Task details >> Copy out only those lines running from the line with "los vibrantes bazares" to the end of the listing, keeping each one exactly as it is.

*** Block opens ***

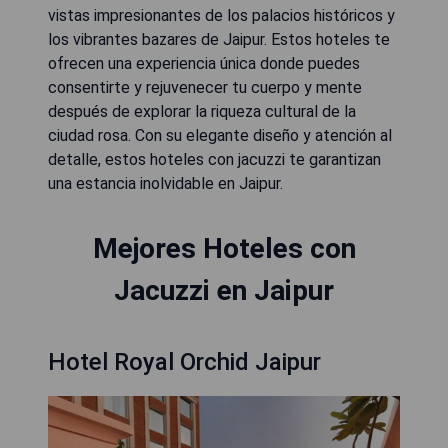
vistas impresionantes de los palacios históricos y
los vibrantes bazares de Jaipur. Estos hoteles te
ofrecen una experiencia única donde puedes
consentirte y rejuvenecer tu cuerpo y mente
después de explorar la riqueza cultural de la
ciudad rosa. Con su elegante diseño y atención al
detalle, estos hoteles con jacuzzi te garantizan
una estancia inolvidable en Jaipur.
Mejores Hoteles con
Jacuzzi en Jaipur
Hotel Royal Orchid Jaipur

*** Block closes ***

Exercise output >>
los vibrantes bazares de Jaipur. Estos hoteles te
ofrecen una experiencia única donde puedes
consentirte y rejuvenecer tu cuerpo y mente
después de explorar la riqueza cultural de la
ciudad rosa. Con su elegante diseño y atención al
detalle, estos hoteles con jacuzzi te garantizan
una estancia inolvidable en Jaipur.
Mejores Hoteles con
Jacuzzi en Jaipur
Hotel Royal Orchid Jaipur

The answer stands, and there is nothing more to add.